Thursday, November 6, 2014

Thursday (11/6/2014)

Update: 

My pain in the ankle subsided overnight.  What a relief!  No more electric bolts shooting through my ankle.  I had an appointment with my podiatrist this morning to find out what was going on.

I was afraid that I had somehow damaged my ankle and I would be laid up for a while as it healed, or even worse, that I had a Charcot incident and I had major irreversible damage to my ankle.  The x-ray and exam showed that neither of those two concerns was my problem.

You’ve heard of Carpal Tunnel Syndrome where you develop severe wrist pain; well I was experiencing Tarsal Tunnel Syndrome.  The tendon that runs down the leg and behind the ankle bone was inflamed which puts pressure on the nerve that runs below it causing shooting nerve pain.  The doctor said that since I haven’t been wearing my prosthesis (while waiting for the new one to be made) all the stress of standing etc. was on my right foot (instead of being divided between two feet).  I probably overworked the tendon causing the swelling.

Yesterday I stayed at home and kept my leg up, iced, and rested it.  The pain started about 4 a.m. and lasted until about 9 p.m.  After that I would have a few minor twinges but nothing too great. 

If I have a reoccurrence, I’ll have to wear a lace-up ankle brace or get lace up boots to give my foot a bit more support.  Right now, the rest, ice, and elevation is enough.

I am so relieved to hear that it wasn’t anything major or that would take time while I was laid up to heal.  Thank you, Lord! 

Thought for the Day:

“As a child of God, I know that He is always with me, and I’m comforted to know that He understands how much we can bear.  When others share stories with me of their own challenges and trials, I’m often moved to tears.  I remind those who are suffering or grieving that God’s arm is never too short.  He can reach anyone.”

“Draw strength from that.  Dare to give it a go and to soar as high as your imagination will take you.  You can expect challenges.  Welcome them as ‘character-building experiences.’ Learn from them and rise above them.  You may have an excellent dream.  Just be open-minded enough to accept that God may have a different path for you than the one you envisioned.  There are many ways to reach your dream, so don’t be discouraged if you can’t yet see the way on your own.” [Nick Vujicic, Life Without Limits].

Since my hospitalization and amputation, I’ve been upbeat and positive.  I can count on one hand the number of times I’ve been a bit down (and that usually only for a couple of hours).  Lately, I’ve been struggling emotionally more than I ever have since my amputation.  Not a lot.  But enough that I feel it.  As I think about it, I am reminded of how fickle we are emotionally.  It doesn’t take but one little change for us to go from happy to sad.  Life can be going great one minute and then one little thing changes and suddenly “it’s the worst day of my life.”  For me being back in the wheelchair for another two weeks was enough to tip my emotional balance.  I am a bow hunter and this wheelchair time happened during the peak of the rut so I couldn’t get out hunting—talk about lousy timing!  I mean, come on.  And I’m going to let that and a couple of other minor things zap my sense of emotional well-being?  On the cosmic scale, what a stupid thing to waste emotional energy on!

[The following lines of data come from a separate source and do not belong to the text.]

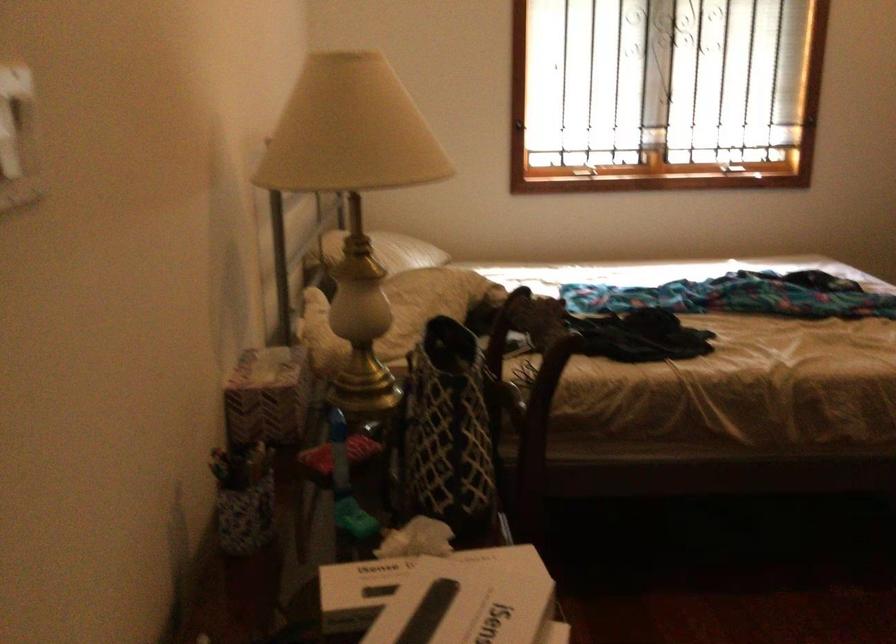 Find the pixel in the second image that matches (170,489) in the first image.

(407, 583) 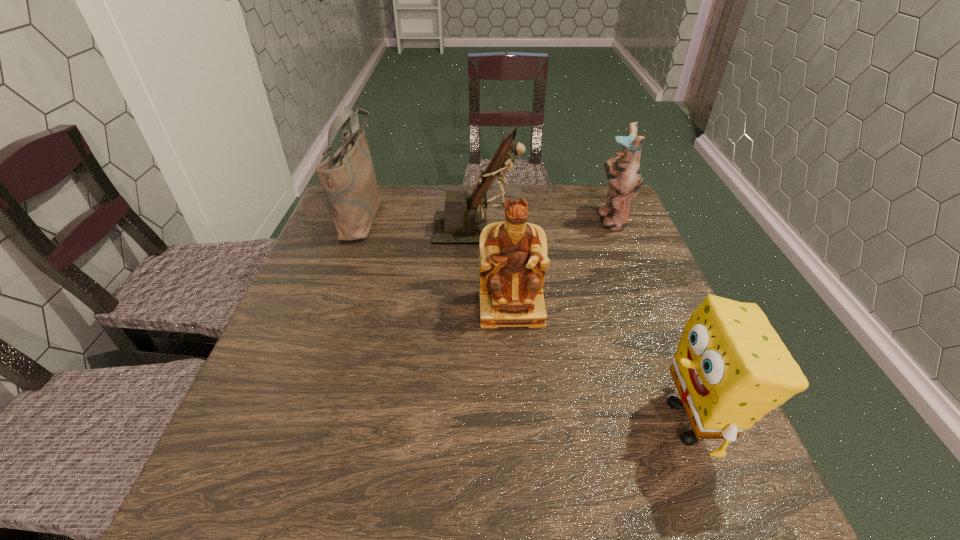 In order to click on vacant space situated 0.180m on the face of the nearest object in this screenshot , I will do `click(553, 422)`.

The image size is (960, 540). In order to click on vacant area located 0.150m on the face of the nearest object in this screenshot , I will do `click(570, 422)`.

I want to click on shoulder bag located at the far edge, so coord(347,178).

The width and height of the screenshot is (960, 540). In order to click on object present at the left edge in this screenshot , I will do `click(347, 178)`.

The image size is (960, 540). I want to click on figurine at the right edge, so click(x=623, y=172).

The height and width of the screenshot is (540, 960). I want to click on sponge that is at the right edge, so click(x=731, y=368).

The image size is (960, 540). Find the location of `object that is at the far left corner`. object that is at the far left corner is located at coordinates click(x=347, y=178).

At what (x,y) coordinates should I click in order to perform the action: click on object at the far right corner. Please return your answer as a coordinate pair (x, y). The height and width of the screenshot is (540, 960). Looking at the image, I should click on (623, 172).

Identify the location of vacant space at the far edge of the desktop. (389, 219).

Where is `vacant space at the near edge of the desktop`? vacant space at the near edge of the desktop is located at coordinates (498, 478). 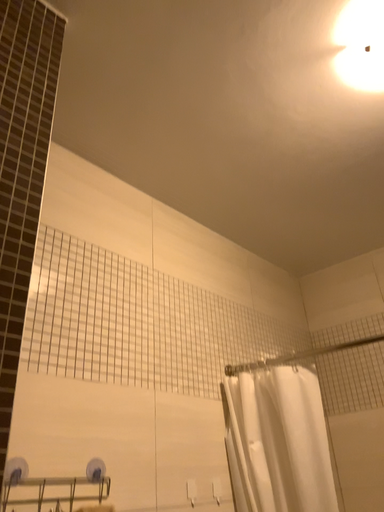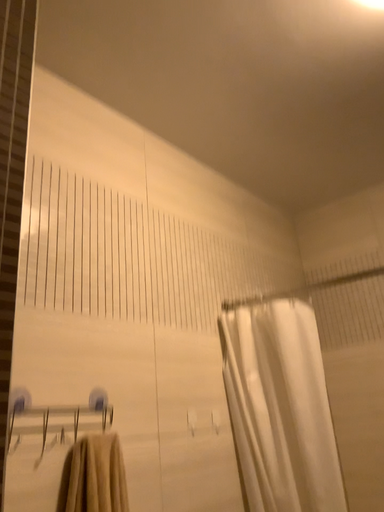 Question: Which way did the camera rotate in the video?

Choices:
 (A) rotated downward
 (B) rotated upward

Answer: (A) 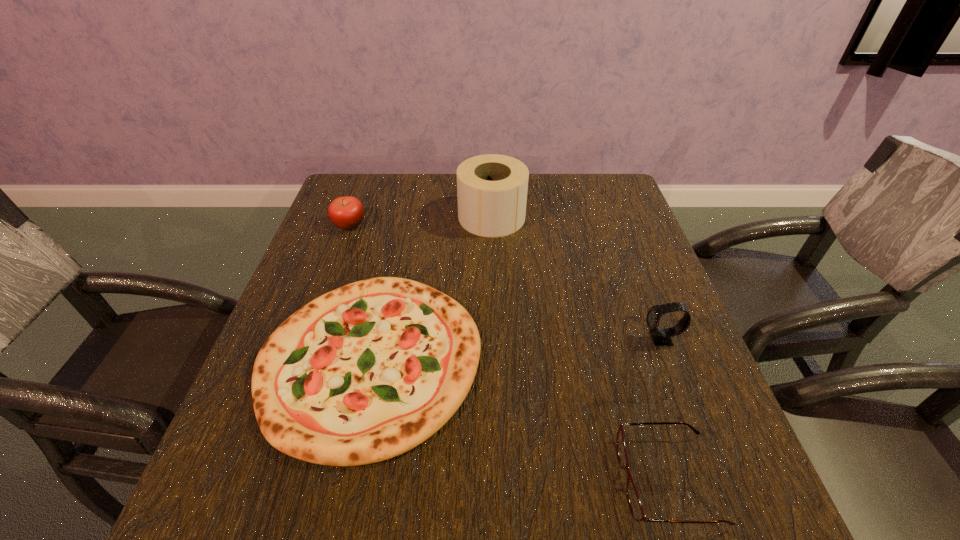 Locate an element on the screen. The height and width of the screenshot is (540, 960). spectacles positioned at the right edge is located at coordinates (635, 505).

You are a GUI agent. You are given a task and a screenshot of the screen. Output one action in this format:
    pyautogui.click(x=<x>, y=<y>)
    Task: Click on the object present at the far left corner
    Image resolution: width=960 pixels, height=540 pixels.
    Given the screenshot: What is the action you would take?
    pyautogui.click(x=347, y=212)

Identify the location of object that is at the near right corner. (635, 505).

Find the location of a particular element. The height and width of the screenshot is (540, 960). free space at the far edge of the desktop is located at coordinates (387, 212).

In the image, there is a desktop. At what (x,y) coordinates should I click in order to perform the action: click on free space at the left edge. Please return your answer as a coordinate pair (x, y). This screenshot has height=540, width=960. Looking at the image, I should click on (341, 261).

The height and width of the screenshot is (540, 960). What are the coordinates of `free spot at the right edge of the desktop` in the screenshot? It's located at (648, 246).

Locate an element on the screen. This screenshot has height=540, width=960. free spot at the far left corner of the desktop is located at coordinates (358, 192).

Where is `free space that is in between the tallest object and the apple`? The height and width of the screenshot is (540, 960). free space that is in between the tallest object and the apple is located at coordinates (420, 221).

I want to click on vacant point located between the tallest object and the apple, so click(420, 221).

This screenshot has width=960, height=540. In order to click on blank region between the spectacles and the apple in this screenshot , I will do `click(509, 352)`. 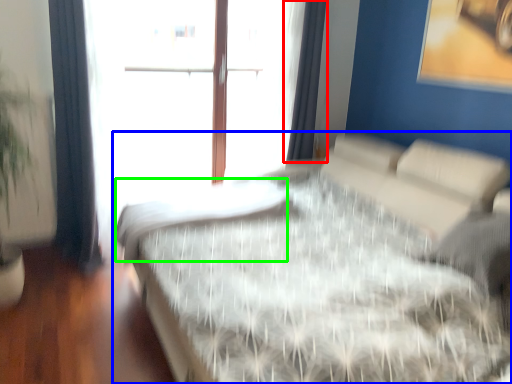 Question: Based on their relative distances, which object is farther from curtain (highlighted by a red box)? Choose from bed (highlighted by a blue box) and mattress (highlighted by a green box).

One of things that has proven the most difficult to accept is how many of my life-long plans and assumptions have changed and continually need to be revised.  I now have a better understanding of how an aging adult must feel about losing their driver’s license or having to move out of the home they love because it is too much for them to care.  There are some things that are permanently out of my reach now; but there are many things that I can find a way to work around or swap for something else.  Watching other guys work at the church construction work days has been very tough for me.  I want to be out there working alongside of them!  Maybe someday.  But not today; not right now. 

I know that most of the things that drain my emotional batteries of happy juice are pretty small potatoes.  But it is hard not to allow those things to consume my thoughts.  After all, these are things happening to me.  You know what the difference is between major and minor surgery?  Minor surgery happens to you.  Major surgery happens to me.  It is only natural that the stuff happening to us is a big deal; but I think we make too big of deal out of it all too often.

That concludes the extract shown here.